4.2. Nach dem bescheinigten Sachverhalt ist insbesondere bei starkem Niederschlag das jederzeitige Wegbrechen der Stützmauer nicht auszuschließen. Die Intervalle, in welchen Mauer-/Betonteile der Stützmauer herausbrechen, weisen immer kürzere Abstände auf. Durch dieses stetige Herausbrechen von Mauer-/Betonteilen aus der Stützmauer nimmt die Gefahr für das Leben und die Gesundheit der Hausbewohner ‑ darunter auch der Klägerin und ihrer Familie ‑ kontinuierlich zu. Diesen bescheinigten Sachverhalt hat das Erstgericht in der rechtlichen Beurteilung (disloziiert) dadurch ergänzt, dass die konkrete Gefährdung des Lebens und der Gesundheit der Klägerin und ihrer Familie im „Abrutschen von Erdreich und Mauerteilen auf das dahinter befindliche Wohnhaus“ liegt. Mit anderen Worten ist durch drohende Abrutschvorgänge die Substanz des Wohnhauses und damit die Sicherheit der Bewohner gefährdet.

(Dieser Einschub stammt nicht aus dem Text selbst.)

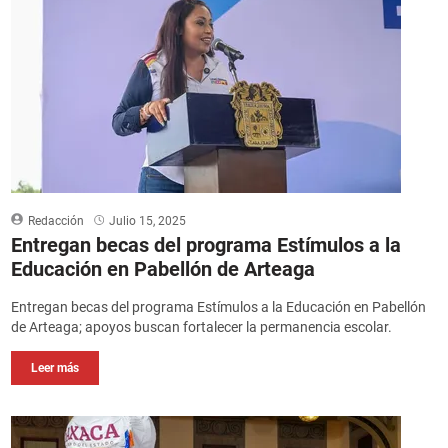
Redacción
Julio 15, 2025
Entregan becas del programa Estímulos a la
Educación en Pabellón de Arteaga
Entregan becas del programa Estímulos a la Educación en Pabellón
de Arteaga; apoyos buscan fortalecer la permanencia escolar.
Leer más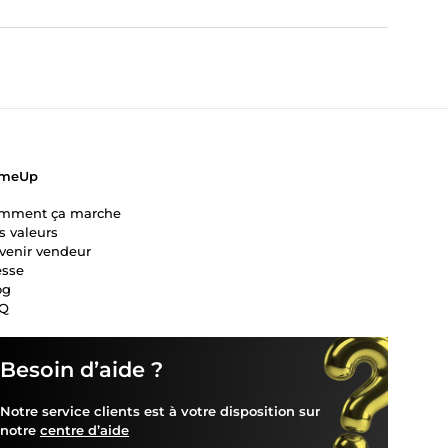
meUp
mment ça marche
s valeurs
venir vendeur
esse
og
Q
Besoin d’aide ?
Notre service clients est à votre disposition sur
notre
centre d’aide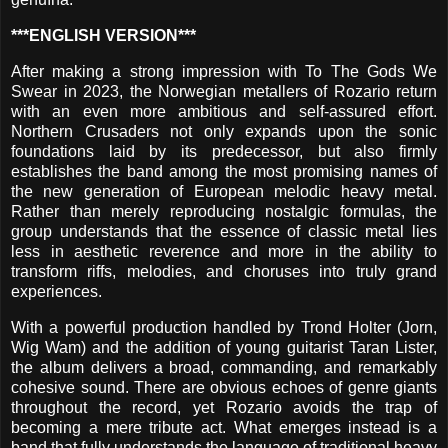
***ENGLISH VERSION***
After making a strong impression with To The Gods We
Swear in 2023, the Norwegian metallers of Rozario return
with an even more ambitious and self-assured effort.
Northern Crusaders not only expands upon the sonic
foundations laid by its predecessor, but also firmly
establishes the band among the most promising names of
the new generation of European melodic heavy metal.
Rather than merely reproducing nostalgic formulas, the
group understands that the essence of classic metal lies
less in aesthetic reverence and more in the ability to
transform riffs, melodies, and choruses into truly grand
experiences.
With a powerful production handled by Trond Holter (Jorn,
Wig Wam) and the addition of young guitarist Taran Lister,
the album delivers a broad, commanding, and remarkably
cohesive sound. There are obvious echoes of genre giants
throughout the record, yet Rozario avoids the trap of
becoming a mere tribute act. What emerges instead is a
band that fully understands the language of traditional heavy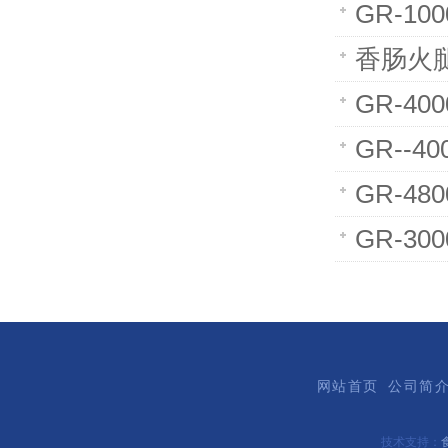
GR-1
香肠火
GR-4
GR--
GR-4
GR-3
网站首页
公司简
技术支持：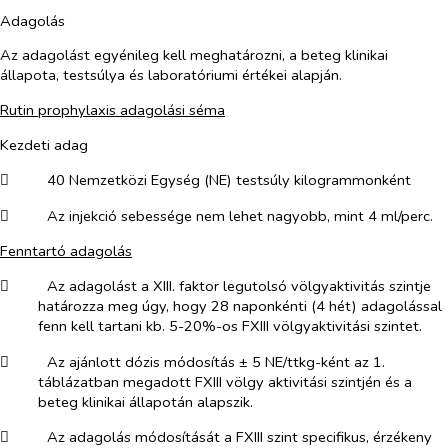
Adagolás
Az adagolást egyénileg kell meghatározni, a beteg klinikai
állapota, testsúlya és laboratóriumi értékei alapján.
Rutin prophylaxis adagolási séma
Kezdeti adag
​
40 Nemzetközi Egység (NE) testsúly kilogrammonként
​
Az injekció sebessége nem lehet nagyobb, mint 4 ml/perc.
Fenntartó adagolás
​
Az adagolást a XIII. faktor legutolsó völgyaktivitás szintje
határozza meg úgy, hogy 28 naponkénti (4 hét) adagolással
fenn kell tartani kb. 5-20%-os FXIII völgyaktivitási szintet.
​
Az ajánlott dózis módosítás ± 5 NE/ttkg-ként az 1.
táblázatban megadott FXIII völgy aktivitási szintjén és a
beteg klinikai állapotán alapszik.
​
Az adagolás módosítását a FXIII szint specifikus, érzékeny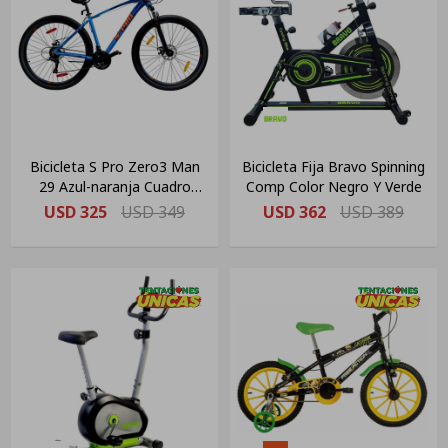
Bicicleta S Pro Zero3 Man
Bicicleta Fija Bravo Spinning
29 Azul-naranja Cuadro
Comp Color Negro Y Verde
Aluminio Color Azul/naranja
USD
325
USD
349
USD
362
USD
389
Tamaño Del Cuadro M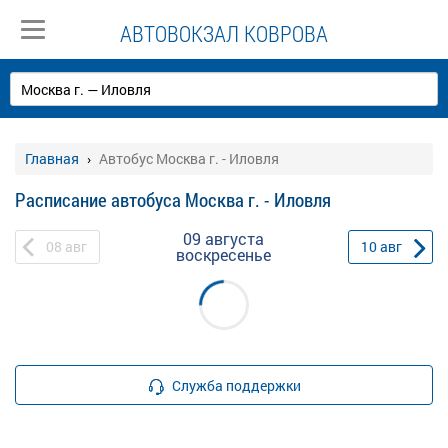
АВТОВОКЗАЛ КОВРОВА
Главная
Автобус Москва г. - Иловля
Расписание автобуса Москва г. - Иловля
09 августа
08
авг
10
авг
воскресенье
Служба поддержки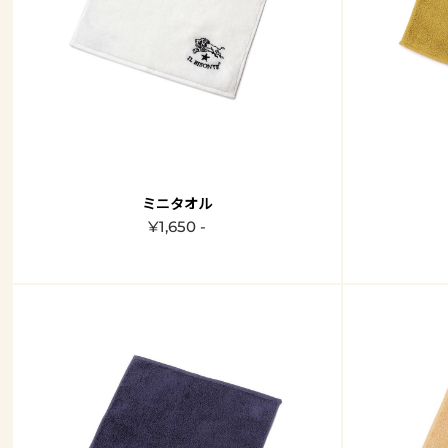
ミニタオル
¥1,650 -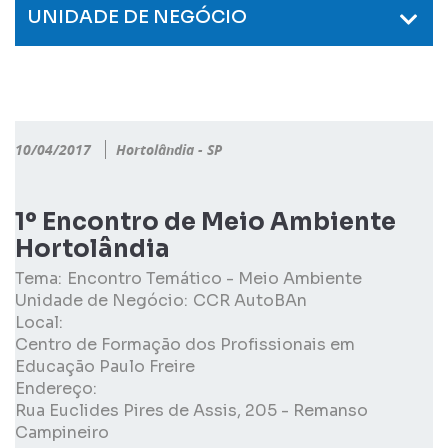
UNIDADE DE NEGÓCIO
10/04/2017
Hortolândia - SP
1º Encontro de Meio Ambiente
Hortolândia
Tema:
Encontro Temático - Meio Ambiente
Unidade de Negócio:
CCR AutoBAn
Local:
Centro de Formação dos Profissionais em
Educação Paulo Freire
Endereço:
Rua Euclides Pires de Assis, 205 - Remanso
Campineiro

4.3. Somit hat die gefährdete Partei bescheinigt, dass durch das jederzeit mögliche Wegbrechen der Stützmauer eine Gesundheitsgefährdung der Hausbewohner besteht. Diese Gefahr ist ‑ wie oben dargelegt ‑ als drohender unwiederbringlicher Schaden iSd § 381 Z 2 EO zu qualifizieren und rechtfertigt die Erlassung der begehrten einstweiligen Verfügung.

5. Die Kostenentscheidung beruht hinsichtlich der gefährdeten Partei auf § 393 Abs 1 Satz 1 EO. Der Gegner der gefährdeten Partei hat als im Rechtsmittelverfahren vollständig Unterlegener keinen Kostenersatzanspruch (RIS‑Justiz RS0005667 [T5]).